My Recommended Presidential Reading List

My list has only one book because presidents have little time to read entire books.  The book is Weapons of Mass Migration by Kelly Greenhill.  To be clear, while migration is a huge issue (just as Europe these days), that is not why I would recommend it.  Instead, it addresses the central problem facing the United States today: success.

Huh?  The US is the most powerful country in the world (not there, China).  And it would largely prefer for the status quo to remain.  The problem of success is that countries and other actors cannot attack the US conventionally--either via war or trade war.  The US is simply too good on the conventional battlefield.  So, opponents must try asymmetric strategies and means to thwart the US.  We have become most familiar with non-state actors (terrorists, insurgents, hackers) using unconventional efforts to impose costs on the US so that it changes its policies.

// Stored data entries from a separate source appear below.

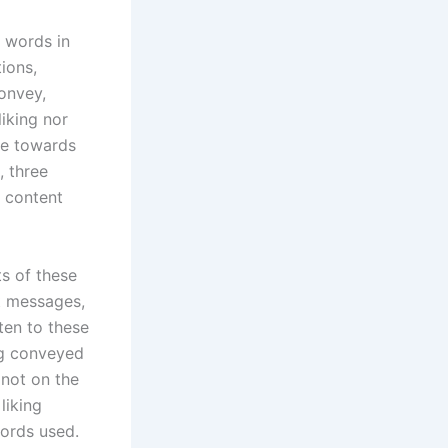
 words in
ions,
onvey,
liking nor
nce towards
, three
h content
s of these
nt messages,
ten to these
ng conveyed
not on the
liking
ords used.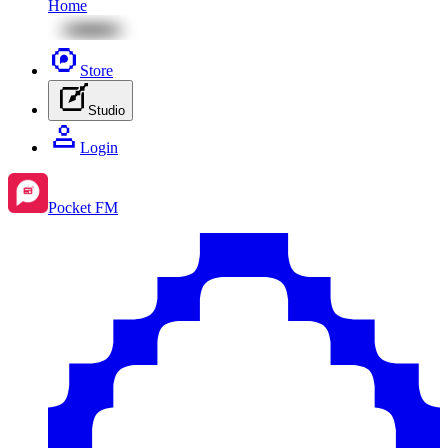
Home
Store
Studio
Login
Pocket FM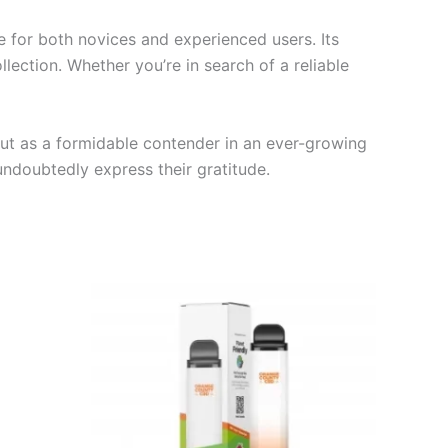
 for both novices and experienced users. Its
lection. Whether you’re in search of a reliable
out as a formidable contender in an ever-growing
undoubtedly express their gratitude.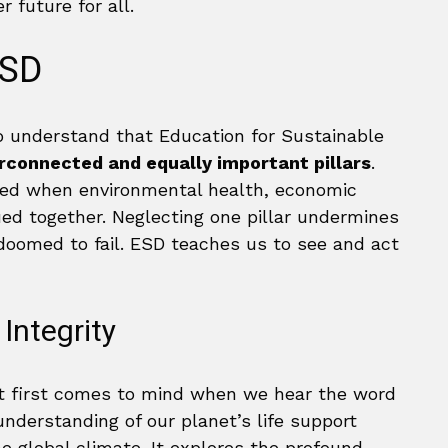
 future for all.
ESD
 to understand that Education for Sustainable
rconnected and equally important pillars
.
eved when environmental health, economic
sued together. Neglecting one pillar undermines
 doomed to fail. ESD teaches us to see and act
Integrity
at first comes to mind when we hear the word
understanding of our planet’s life support
 global climate. It explores the profound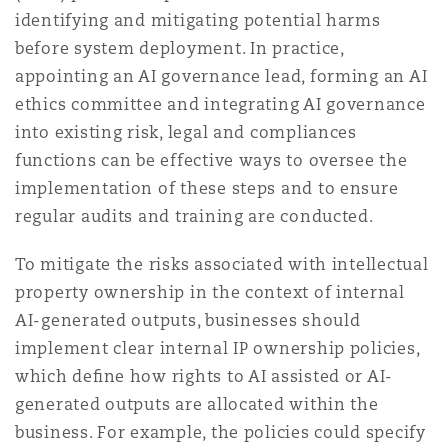
identifying and mitigating potential harms
before system deployment. In practice,
appointing an AI governance lead, forming an AI
ethics committee and integrating AI governance
into existing risk, legal and compliances
functions can be effective ways to oversee the
implementation of these steps and to ensure
regular audits and training are conducted.
To mitigate the risks associated with intellectual
property ownership in the context of internal
AI-generated outputs, businesses should
implement clear internal IP ownership policies,
which deﬁne how rights to AI assisted or AI-
generated outputs are allocated within the
business. For example, the policies could specify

But we have not really thought so clearly about how weak countries can develop asymmetric strategies to challenge more powerful countries and this is where Greenhill comes in.  Her book focuses on how weaker, non-democratic countries can threaten migration crises to impose costs on the US and other advanced democracies: if the more powerful actors don't give in, the weaker player will force people to flee their country and create a refugee crisis where they land.  This puts democracies into a difficult spot since they face a conflict between interests and values--that most democratic leaders don't want to absorb large numbers of refugees (tis costly in dollars and helps to foster xenophobia and thus domestic political challenges) but they don't want to push the refugees back since it mean risking the lives of these unfortunates.

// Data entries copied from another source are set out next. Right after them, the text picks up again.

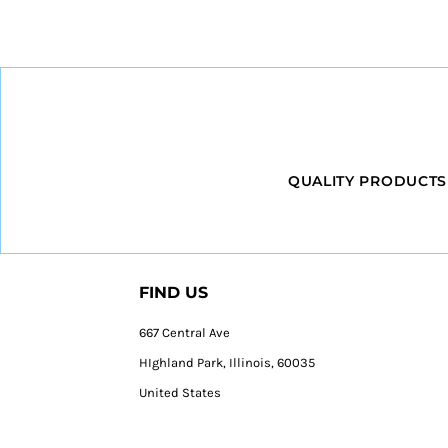
QUALITY PRODUCTS
FIND US
667 Central Ave
HIghland Park, Illinois, 60035
United States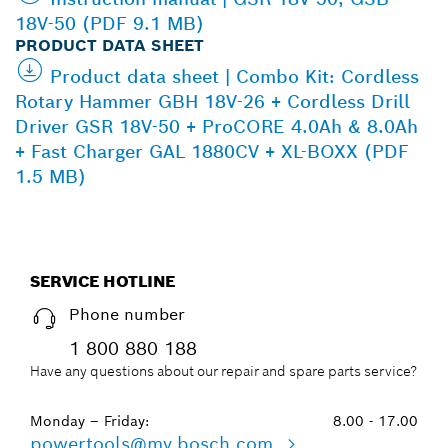
18V-50 (PDF 9.1 MB)
PRODUCT DATA SHEET
Product data sheet | Combo Kit: Cordless
Rotary Hammer GBH 18V-26 + Cordless Drill
Driver GSR 18V-50 + ProCORE 4.0Ah & 8.0Ah
+ Fast Charger GAL 1880CV + XL-BOXX (PDF
1.5 MB)
SERVICE HOTLINE
Phone number
1 800 880 188
Have any questions about our repair and spare parts service?
Monday – Friday:
8.00 - 17.00
powertools@my.bosch.com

This is not a new dynamic, but Greenhill does a great job of understanding it and, more importantly, opening up our imagination to other ways in which weaker states can try to challenge more powerful ones.  Any leader of the US needs to understand this challenge in the 21st century: that American strengths are very good at some things but this will lead to the opponents having to figure out other ways to thwart the US.  To be clear, this effort by weaker countries often does not work out too well for them (ask Qaadafi!), but the costs are still generated and imposed upon the US and its friends, which means even failed attempts are a problem.

Anyhow, this book, more so than those on the usual lists, makes me think (and by extension any President because she and I have so much in common) differently about the challenges ahead.  And we need more different thinking since the old thinking is good for keeping the US in a good conventional position but not so good at the responses to our conventional strength.